In Jesus, God entered this life: this sweet, rich, beautiful, troubling life. Remember that, in the beginning of his gospel, John tells us that Jesus is the Word that was God from the beginning. (John 1:1-3) Jesus is God expressing himself, so that we can see him and know him as he really is. On the cross we see God encountering our world where it sucks the most.

Adam and Eve tried to get out of their mess by denying it; by denying their responsibility for it, and by trying to make others pay. God took the responsibility for our mess by stepping into it at its worst. This is who Jesus is.

In Jesus we see God’s willingness to completely disappear as a baby wrapped in cloths in a manger in Bethlehem. We see God’s willingness to be a child and to learn as a child under his parents’ guidance.

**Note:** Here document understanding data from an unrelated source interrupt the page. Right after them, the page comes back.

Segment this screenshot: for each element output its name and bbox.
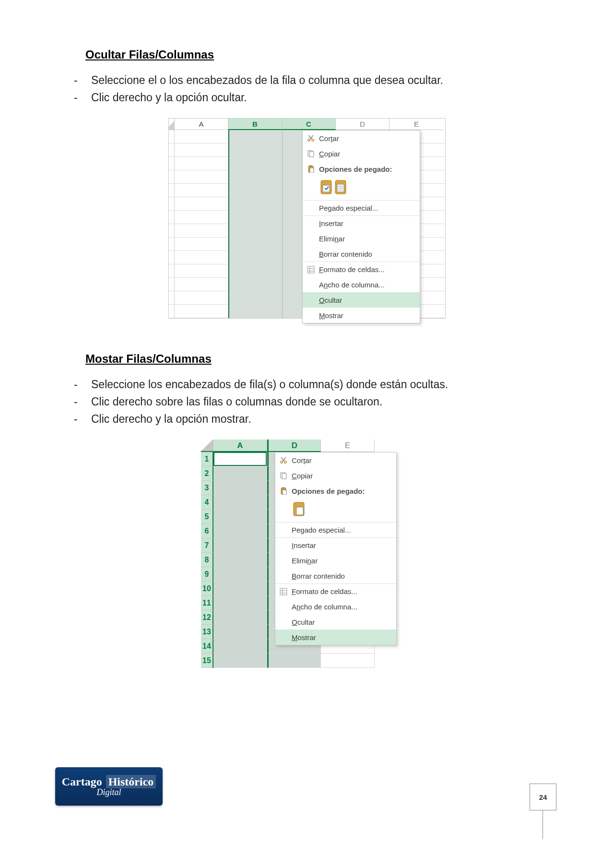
menu2-clear[interactable]: Borrar contenido bbox=[275, 568, 396, 583]
menu2-paste-options: Opciones de pegado: bbox=[275, 483, 396, 499]
cell[interactable] bbox=[321, 654, 375, 668]
row-header-11[interactable]: 11 bbox=[201, 596, 213, 610]
section2-step-1: Seleccione los encabezados de fila(s) o … bbox=[72, 376, 542, 393]
row-header-1[interactable]: 1 bbox=[201, 452, 213, 466]
menu-insert[interactable]: Insertar bbox=[303, 215, 420, 231]
svg-rect-3 bbox=[309, 152, 314, 157]
menu2-paste-special[interactable]: Pegado especial... bbox=[275, 522, 396, 537]
col-header-b[interactable]: B bbox=[228, 119, 282, 130]
col-header-d-2[interactable]: D bbox=[267, 440, 321, 452]
svg-point-1 bbox=[312, 139, 314, 141]
row-header-14[interactable]: 14 bbox=[201, 639, 213, 654]
col-header-a-2[interactable]: A bbox=[213, 440, 267, 452]
row-header-4[interactable]: 4 bbox=[201, 495, 213, 510]
col-header-e[interactable]: E bbox=[390, 119, 443, 130]
section2-title: Mostar Filas/Columnas bbox=[85, 352, 542, 366]
paste-options-block-2 bbox=[275, 499, 396, 522]
paste-icon bbox=[275, 487, 292, 495]
row-header-2[interactable]: 2 bbox=[201, 466, 213, 481]
menu2-delete[interactable]: Eliminar bbox=[275, 553, 396, 568]
figure-mostrar: A D E 123456789101112131415 Cortar Copia… bbox=[201, 440, 413, 668]
menu-cut-label: Cortar bbox=[319, 134, 339, 143]
cell[interactable] bbox=[213, 639, 267, 654]
col-header-a[interactable]: A bbox=[175, 119, 228, 130]
menu-hide[interactable]: Ocultar bbox=[303, 292, 420, 308]
row-header-6[interactable]: 6 bbox=[201, 524, 213, 538]
section2-step-3: Clic derecho y la opción mostrar. bbox=[72, 411, 542, 428]
cell[interactable] bbox=[213, 524, 267, 538]
cell[interactable] bbox=[213, 596, 267, 610]
cell[interactable] bbox=[213, 481, 267, 495]
row-header-8[interactable]: 8 bbox=[201, 553, 213, 567]
cell[interactable] bbox=[213, 582, 267, 596]
row-15: 15 bbox=[201, 654, 413, 668]
section2-step-2: Clic derecho sobre las filas o columnas … bbox=[72, 393, 542, 411]
svg-rect-21 bbox=[282, 474, 286, 479]
cell[interactable] bbox=[213, 495, 267, 510]
context-menu-2: Cortar Copiar Opciones de pegado: bbox=[275, 452, 397, 645]
page-number-line bbox=[543, 810, 543, 839]
row-header-15[interactable]: 15 bbox=[201, 654, 213, 668]
cell[interactable] bbox=[213, 553, 267, 567]
paste-options-block bbox=[303, 177, 420, 200]
menu-paste-options: Opciones de pegado: bbox=[303, 161, 420, 177]
menu-paste-special-label: Pegado especial... bbox=[319, 204, 378, 212]
row-header-3[interactable]: 3 bbox=[201, 481, 213, 495]
row-header-5[interactable]: 5 bbox=[201, 510, 213, 524]
selectall-corner[interactable] bbox=[169, 119, 175, 130]
cell[interactable] bbox=[213, 452, 267, 466]
col-header-d[interactable]: D bbox=[336, 119, 390, 130]
menu-width[interactable]: Ancho de columna... bbox=[303, 277, 420, 292]
format-cells-icon bbox=[275, 588, 292, 595]
svg-rect-23 bbox=[282, 488, 285, 489]
menu-delete[interactable]: Eliminar bbox=[303, 231, 420, 246]
figure-ocultar: A B C D E Cortar bbox=[168, 118, 446, 319]
scissors-icon bbox=[303, 134, 319, 142]
row-header-9[interactable]: 9 bbox=[201, 567, 213, 582]
menu2-cut[interactable]: Cortar bbox=[275, 452, 396, 468]
svg-point-19 bbox=[284, 461, 286, 463]
copy-icon bbox=[303, 150, 319, 157]
menu-copy[interactable]: Copiar bbox=[303, 146, 420, 161]
cell[interactable] bbox=[213, 510, 267, 524]
menu-format[interactable]: Formato de celdas... bbox=[303, 262, 420, 277]
menu-paste-options-label: Opciones de pegado: bbox=[319, 165, 392, 173]
menu2-format[interactable]: Formato de celdas... bbox=[275, 583, 396, 599]
menu-copy-label: opiar bbox=[324, 150, 340, 158]
cell[interactable] bbox=[213, 625, 267, 639]
menu-show[interactable]: Mostrar bbox=[303, 308, 420, 323]
svg-point-0 bbox=[308, 139, 310, 141]
brand-logo: Cartago Histórico Digital bbox=[55, 767, 163, 806]
brand-word1: Cartago bbox=[62, 775, 102, 788]
row-header-7[interactable]: 7 bbox=[201, 538, 213, 553]
svg-rect-27 bbox=[280, 588, 287, 595]
svg-rect-5 bbox=[309, 166, 312, 167]
context-menu-1: Cortar Copiar Opciones de pegado: bbox=[302, 130, 420, 323]
col-header-e-2[interactable]: E bbox=[321, 440, 375, 452]
svg-rect-8 bbox=[323, 185, 330, 192]
row-header-10[interactable]: 10 bbox=[201, 582, 213, 596]
row-header-13[interactable]: 13 bbox=[201, 625, 213, 639]
menu2-show[interactable]: Mostrar bbox=[275, 630, 396, 645]
row-header-12[interactable]: 12 bbox=[201, 610, 213, 625]
menu-cut[interactable]: Cortar bbox=[303, 131, 420, 146]
cell[interactable] bbox=[213, 538, 267, 553]
scissors-icon bbox=[275, 456, 292, 464]
cell[interactable] bbox=[213, 610, 267, 625]
cell[interactable] bbox=[213, 466, 267, 481]
page-number: 24 bbox=[530, 784, 556, 810]
menu2-insert[interactable]: Insertar bbox=[275, 537, 396, 553]
menu-paste-special[interactable]: Pegado especial... bbox=[303, 200, 420, 215]
cell[interactable] bbox=[213, 654, 267, 668]
menu2-width[interactable]: Ancho de columna... bbox=[275, 599, 396, 614]
selectall-corner-2[interactable] bbox=[201, 440, 213, 452]
menu2-copy[interactable]: Copiar bbox=[275, 468, 396, 483]
svg-rect-26 bbox=[296, 507, 303, 515]
cell[interactable] bbox=[267, 654, 321, 668]
brand-word2: Histórico bbox=[106, 775, 156, 788]
menu2-hide[interactable]: Ocultar bbox=[275, 614, 396, 630]
menu-clear[interactable]: Borrar contenido bbox=[303, 246, 420, 262]
paste-icon bbox=[303, 165, 319, 173]
cell[interactable] bbox=[213, 567, 267, 582]
col-header-c[interactable]: C bbox=[282, 119, 336, 130]
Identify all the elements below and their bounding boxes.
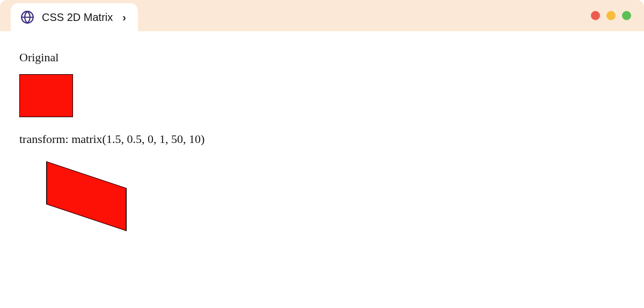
transformed-box (46, 161, 127, 231)
browser-tab[interactable]: CSS 2D Matrix › (11, 3, 138, 31)
transform-label: transform: matrix(1.5, 0.5, 0, 1, 50, 10… (19, 132, 625, 146)
globe-icon (20, 10, 34, 24)
original-box (19, 74, 73, 117)
window-minimize[interactable] (606, 11, 616, 20)
browser-tabbar: CSS 2D Matrix › (0, 0, 644, 31)
transformed-box-wrap (19, 156, 625, 231)
window-maximize[interactable] (622, 11, 631, 20)
window-close[interactable] (591, 11, 600, 20)
page-content: Original transform: matrix(1.5, 0.5, 0, … (0, 31, 644, 261)
tab-title: CSS 2D Matrix (42, 11, 113, 24)
original-label: Original (19, 51, 625, 65)
window-controls (591, 11, 631, 20)
chevron-right-icon: › (122, 11, 126, 24)
original-box-wrap (19, 74, 625, 117)
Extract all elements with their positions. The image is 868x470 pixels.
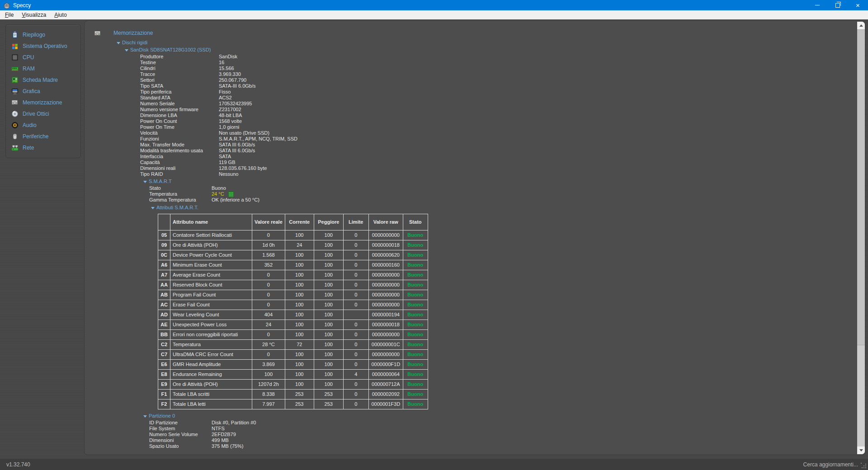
menu-aiuto[interactable]: Aiuto	[50, 11, 71, 19]
sidebar-item-memorizzazione[interactable]: Memorizzazione	[6, 97, 80, 108]
property-label: Dimensioni reali	[140, 165, 219, 171]
property-row-file-system: File SystemNTFS	[149, 426, 857, 432]
attr-name: Wear Leveling Count	[170, 310, 252, 320]
smart-attribute-row: C2Temperatura28 °C721000000000001CBuono	[158, 340, 428, 350]
attr-name: Ore di Attività (POH)	[170, 380, 252, 390]
check-updates-link[interactable]: Cerca aggiornamenti...	[803, 461, 858, 468]
attr-value: 100	[285, 350, 314, 360]
attr-status: Buono	[403, 260, 428, 270]
attr-value: 253	[285, 400, 314, 409]
attr-value: 0000000000	[368, 330, 403, 340]
attr-id: AA	[158, 280, 170, 290]
restore-button[interactable]	[827, 0, 848, 10]
attr-value: 100	[314, 370, 343, 380]
attr-name: UltraDMA CRC Error Count	[170, 350, 252, 360]
close-button[interactable]: ×	[848, 0, 868, 10]
attr-value: 352	[252, 260, 285, 270]
scroll-down-button[interactable]	[857, 446, 865, 454]
attr-id: A6	[158, 260, 170, 270]
close-icon: ×	[856, 2, 860, 9]
storage-icon	[94, 29, 101, 37]
menu-file[interactable]: File	[1, 11, 18, 19]
tree-node-smart[interactable]: S.M.A.R.T	[143, 178, 857, 184]
attr-id: BB	[158, 330, 170, 340]
sidebar-item-periferiche[interactable]: Periferiche	[6, 131, 80, 142]
attr-value: 0000000000	[368, 270, 403, 280]
clipboard-icon	[11, 31, 19, 38]
vertical-scrollbar[interactable]	[857, 22, 865, 454]
sidebar-item-label: Riepilogo	[23, 32, 45, 38]
property-value: 24 °C	[212, 191, 234, 197]
scroll-up-button[interactable]	[857, 22, 865, 29]
sidebar-item-label: Rete	[23, 145, 34, 151]
tree-node-partizione-0[interactable]: Partizione 0	[143, 413, 857, 419]
attr-name: Device Power Cycle Count	[170, 250, 252, 260]
attr-value: 100	[285, 320, 314, 330]
attr-value: 100	[314, 330, 343, 340]
sidebar-item-label: Scheda Madre	[23, 77, 58, 83]
attr-status: Buono	[403, 380, 428, 390]
sidebar-item-cpu[interactable]: CPU	[6, 52, 80, 63]
attr-value: 0	[252, 230, 285, 240]
property-label: ID Partizione	[149, 420, 212, 426]
disk-properties: ProduttoreSanDiskTestine16Cilindri15.566…	[140, 54, 857, 177]
smart-attribute-row: A7Average Erase Count010010000000000000B…	[158, 270, 428, 280]
sidebar-item-rete[interactable]: Rete	[6, 142, 80, 153]
speaker-icon	[11, 121, 19, 129]
smart-attribute-row: E9Ore di Attività (POH)1207d 2h100100000…	[158, 380, 428, 390]
attr-value: 100	[314, 340, 343, 350]
scrollbar-thumb[interactable]	[857, 29, 865, 345]
speccy-app-icon	[3, 2, 10, 9]
smart-attributes-title: Attributi S.M.A.R.T.	[156, 205, 198, 211]
property-value: 250.067.790	[219, 77, 246, 83]
property-label: Produttore	[140, 54, 219, 60]
window-controls: ×	[807, 0, 868, 10]
attr-value: 0000000160	[368, 260, 403, 270]
attr-value: 0000000000	[368, 280, 403, 290]
attr-value: 0	[343, 260, 368, 270]
attr-id: AD	[158, 310, 170, 320]
attr-value: 0	[343, 380, 368, 390]
property-row-max-transfer-mode: Max. Transfer ModeSATA III 6.0Gb/s	[140, 142, 857, 148]
sidebar-item-riepilogo[interactable]: Riepilogo	[6, 29, 80, 40]
attr-name: Unexpected Power Loss	[170, 320, 252, 330]
column-header-corrente: Corrente	[285, 214, 314, 230]
property-value: ACS2	[219, 95, 232, 101]
property-label: Velocità	[140, 130, 219, 136]
smart-attribute-row: BBErrori non correggibili riportati01001…	[158, 330, 428, 340]
sidebar-item-label: RAM	[23, 66, 35, 72]
property-label: Dimensione LBA	[140, 113, 219, 118]
collapse-arrow-icon	[151, 207, 155, 209]
property-row-power-on-time: Power On Time1,0 giorni	[140, 124, 857, 130]
attr-value: 000000712A	[368, 380, 403, 390]
menu-visualizza[interactable]: Visualizza	[18, 11, 50, 19]
attr-id: AB	[158, 290, 170, 300]
sidebar-item-grafica[interactable]: Grafica	[6, 85, 80, 97]
attr-value: 24	[252, 320, 285, 330]
minimize-button[interactable]	[807, 0, 827, 10]
attr-value: 100	[314, 260, 343, 270]
resize-grip-icon[interactable]	[861, 463, 867, 469]
sidebar-item-scheda-madre[interactable]: Scheda Madre	[6, 74, 80, 85]
property-value: 16	[219, 60, 224, 66]
sidebar: RiepilogoSistema OperativoCPURAMScheda M…	[5, 24, 81, 158]
sidebar-item-ram[interactable]: RAM	[6, 63, 80, 74]
network-icon	[11, 144, 19, 151]
sidebar-item-sistema-operativo[interactable]: Sistema Operativo	[6, 40, 80, 52]
attr-status: Buono	[403, 290, 428, 300]
storage-icon	[11, 99, 19, 106]
tree-node-disk[interactable]: SanDisk SD8SNAT128G1002 (SSD)	[125, 47, 857, 53]
attr-value: 100	[252, 370, 285, 380]
property-label: Power On Count	[140, 118, 219, 124]
attr-value: 0000000000	[368, 290, 403, 300]
attr-name: Erase Fail Count	[170, 300, 252, 310]
sidebar-item-audio[interactable]: Audio	[6, 119, 80, 131]
tree-node-dischi-rigidi[interactable]: Dischi rigidi	[117, 39, 857, 46]
sidebar-item-label: CPU	[23, 54, 34, 61]
attr-name: Reserved Block Count	[170, 280, 252, 290]
tree-node-attributi-smart[interactable]: Attributi S.M.A.R.T.	[151, 204, 857, 211]
smart-attribute-row: ADWear Leveling Count4041001000000000194…	[158, 310, 428, 320]
sidebar-item-drive-ottici[interactable]: Drive Ottici	[6, 108, 80, 119]
attr-value: 100	[314, 230, 343, 240]
sidebar-item-label: Grafica	[23, 88, 40, 94]
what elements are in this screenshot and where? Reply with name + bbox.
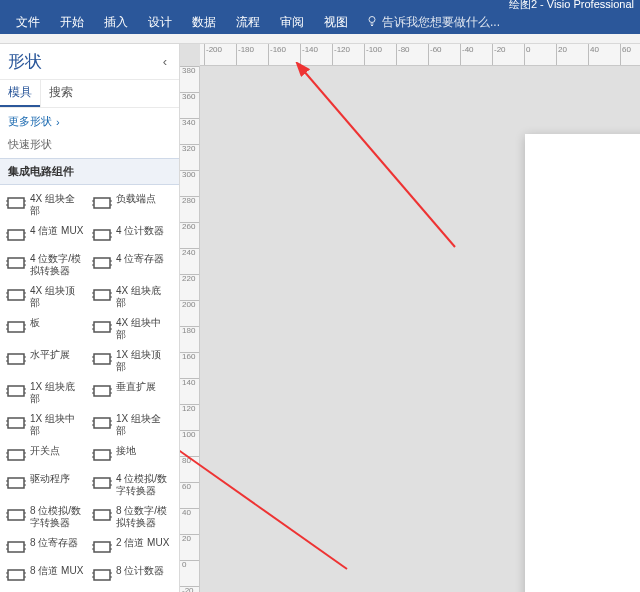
shape-item[interactable]: 4 位数字/模拟转换器 [2, 249, 88, 281]
tell-me[interactable]: 告诉我您想要做什么... [366, 14, 500, 31]
menu-view[interactable]: 视图 [314, 10, 358, 34]
shape-label: 4X 组块底部 [116, 285, 170, 309]
shape-item[interactable]: 8 位计数器 [88, 561, 174, 589]
vruler-tick: 260 [180, 222, 199, 231]
shape-item[interactable]: 板 [2, 313, 88, 345]
shape-label: 4 位计数器 [116, 225, 170, 237]
shape-item[interactable]: 4 位计数器 [88, 221, 174, 249]
shape-label: 4 位数字/模拟转换器 [30, 253, 84, 277]
ribbon-gap [0, 34, 640, 44]
lightbulb-icon [366, 15, 378, 30]
shape-item[interactable]: 1X 组块中部 [2, 409, 88, 441]
shape-item[interactable]: 1X 组块顶部 [88, 345, 174, 377]
shape-item[interactable]: 4X 组块顶部 [2, 281, 88, 313]
shape-icon [6, 445, 26, 465]
hruler-tick: 40 [588, 44, 599, 65]
hruler-tick: -160 [268, 44, 286, 65]
shape-icon [92, 537, 112, 557]
shape-label: 垂直扩展 [116, 381, 170, 393]
shape-item[interactable]: 2 信道 MUX [88, 533, 174, 561]
svg-rect-81 [8, 450, 24, 460]
menu-file[interactable]: 文件 [6, 10, 50, 34]
shape-item[interactable]: 8 信道 MUX [2, 561, 88, 589]
shape-label: 水平扩展 [30, 349, 84, 361]
hruler-tick: -60 [428, 44, 442, 65]
horizontal-ruler: -200-180-160-140-120-100-80-60-40-200204… [200, 44, 640, 66]
quick-shapes-link[interactable]: 快速形状 [0, 135, 179, 158]
hruler-tick: -100 [364, 44, 382, 65]
shape-label: 驱动程序 [30, 473, 84, 485]
shape-label: 4 位寄存器 [116, 253, 170, 265]
shape-item[interactable]: 4X 组块全部 [2, 189, 88, 221]
shapes-grid: 4X 组块全部负载端点4 信道 MUX4 位计数器4 位数字/模拟转换器4 位寄… [0, 185, 179, 592]
shape-item[interactable]: 接地 [88, 441, 174, 469]
shape-item[interactable]: 1X 组块底部 [2, 377, 88, 409]
shape-item[interactable]: 8 位数字/模拟转换器 [88, 501, 174, 533]
shape-label: 8 位模拟/数字转换器 [30, 505, 84, 529]
shape-item[interactable]: 水平扩展 [2, 345, 88, 377]
annotation-arrow-top [295, 62, 475, 252]
shape-icon [6, 565, 26, 585]
shape-label: 4X 组块全部 [30, 193, 84, 217]
shape-item[interactable]: 4 位寄存器 [88, 249, 174, 281]
vruler-tick: 200 [180, 300, 199, 309]
hruler-tick: -180 [236, 44, 254, 65]
svg-rect-111 [8, 542, 24, 552]
shape-label: 1X 组块顶部 [116, 349, 170, 373]
shapes-pane-title: 形状 [8, 50, 159, 73]
tab-search[interactable]: 搜索 [41, 80, 81, 107]
shape-icon [6, 473, 26, 493]
shape-item[interactable]: 8 位寄存器 [2, 533, 88, 561]
shape-item[interactable]: 开关点 [2, 441, 88, 469]
svg-line-141 [303, 70, 455, 247]
drawing-page[interactable] [525, 134, 640, 592]
svg-rect-91 [8, 478, 24, 488]
svg-point-0 [369, 16, 375, 22]
shape-label: 8 位寄存器 [30, 537, 84, 549]
vruler-tick: 380 [180, 66, 199, 75]
hruler-tick: 60 [620, 44, 631, 65]
svg-rect-116 [94, 542, 110, 552]
annotation-arrow-bottom [180, 429, 352, 579]
more-shapes-link[interactable]: 更多形状 › [0, 108, 179, 135]
menu-insert[interactable]: 插入 [94, 10, 138, 34]
shape-item[interactable]: 4 位模拟/数字转换器 [88, 469, 174, 501]
shape-item[interactable]: 垂直扩展 [88, 377, 174, 409]
menu-process[interactable]: 流程 [226, 10, 270, 34]
stencil-header[interactable]: 集成电路组件 [0, 158, 179, 185]
shape-label: 1X 组块全部 [116, 413, 170, 437]
shape-label: 4 位模拟/数字转换器 [116, 473, 170, 497]
shape-item[interactable]: 4 信道 MUX [2, 221, 88, 249]
collapse-icon[interactable]: ‹ [159, 54, 171, 69]
shape-item[interactable]: 1X 组块全部 [88, 409, 174, 441]
shape-icon [92, 349, 112, 369]
shape-icon [6, 413, 26, 433]
shape-item[interactable]: 8 位模拟/数字转换器 [2, 501, 88, 533]
shape-label: 开关点 [30, 445, 84, 457]
vruler-tick: 360 [180, 92, 199, 101]
shapes-pane-header: 形状 ‹ [0, 44, 179, 80]
vruler-tick: 340 [180, 118, 199, 127]
shape-item[interactable]: 驱动程序 [2, 469, 88, 501]
shapes-pane: 形状 ‹ 模具 搜索 更多形状 › 快速形状 集成电路组件 4X 组块全部负载端… [0, 44, 180, 592]
svg-rect-16 [94, 230, 110, 240]
shape-icon [92, 505, 112, 525]
shape-label: 4X 组块顶部 [30, 285, 84, 309]
shape-icon [92, 473, 112, 493]
menu-design[interactable]: 设计 [138, 10, 182, 34]
canvas-area[interactable]: -200-180-160-140-120-100-80-60-40-200204… [180, 44, 640, 592]
shape-item[interactable]: 4X 组块中部 [88, 313, 174, 345]
menu-review[interactable]: 审阅 [270, 10, 314, 34]
window-title: 绘图2 - Visio Professional [509, 0, 634, 9]
shape-item[interactable]: 负载端点 [88, 189, 174, 221]
tab-stencils[interactable]: 模具 [0, 80, 40, 107]
shape-item[interactable]: 4X 组块底部 [88, 281, 174, 313]
menu-home[interactable]: 开始 [50, 10, 94, 34]
svg-rect-56 [94, 354, 110, 364]
menubar: 文件 开始 插入 设计 数据 流程 审阅 视图 告诉我您想要做什么... [0, 10, 640, 34]
vruler-tick: 60 [180, 482, 199, 491]
menu-data[interactable]: 数据 [182, 10, 226, 34]
vruler-tick: 80 [180, 456, 199, 465]
shape-icon [6, 381, 26, 401]
vruler-tick: 280 [180, 196, 199, 205]
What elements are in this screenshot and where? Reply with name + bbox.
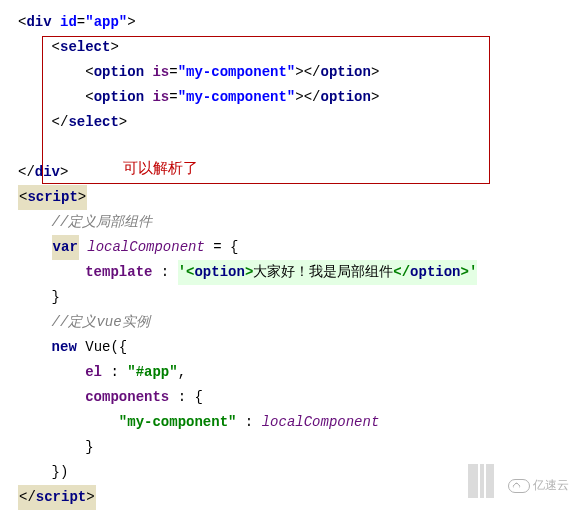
code-line: new Vue({	[18, 335, 579, 360]
code-block: <div id="app"> <select> <option is="my-c…	[0, 0, 579, 510]
code-line: <select>	[18, 35, 579, 60]
code-line: }	[18, 435, 579, 460]
code-line: el : "#app",	[18, 360, 579, 385]
code-line: <div id="app">	[18, 10, 579, 35]
code-line: <option is="my-component"></option>	[18, 60, 579, 85]
code-line: var localComponent = {	[18, 235, 579, 260]
code-line: components : {	[18, 385, 579, 410]
code-line: <script>	[18, 185, 579, 210]
watermark-bars-icon	[468, 464, 494, 498]
code-line: //定义局部组件	[18, 210, 579, 235]
code-line: }	[18, 285, 579, 310]
cloud-icon	[508, 479, 530, 493]
code-line: </div>	[18, 160, 579, 185]
code-line: <option is="my-component"></option>	[18, 85, 579, 110]
code-line: })	[18, 460, 579, 485]
code-line: </script>	[18, 485, 579, 510]
code-line: </select>	[18, 110, 579, 135]
code-line: template : '<option>大家好！我是局部组件</option>'	[18, 260, 579, 285]
code-line: "my-component" : localComponent	[18, 410, 579, 435]
annotation-text: 可以解析了	[123, 155, 198, 180]
watermark-logo: 亿速云	[508, 473, 569, 498]
watermark-text: 亿速云	[533, 473, 569, 498]
code-line: //定义vue实例	[18, 310, 579, 335]
code-line	[18, 135, 579, 160]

We see God learning to work as a carpenter and get blistered, calloused, and bloody hands from cutting and shaping wood and putting it together as tables, rafters, ladders, plows.

In Jesus we see a God who cares for the sick, and for the caregivers of the sick. We see a God who cares for the grieving, and who grieves alongside them at the grave of a friend. We see a God who cares for the hungry and the needy. We see a God who hates hypocrisy, and self-righteousness, and a petty and lazy faith.

In Jesus, we see a God who takes upon himself the suffering that comes from our separation from him. He lets himself be punished by the Jewish authorities as a blasphemer, and by the Romans as a traitor to the emperor, although he was neither.

Adam courted death by his blasphemous ambition as a creature to become the god he could never be. Jesus courted death by his blasphemous ambition, as God, to become as truly human as Adam or any one of us.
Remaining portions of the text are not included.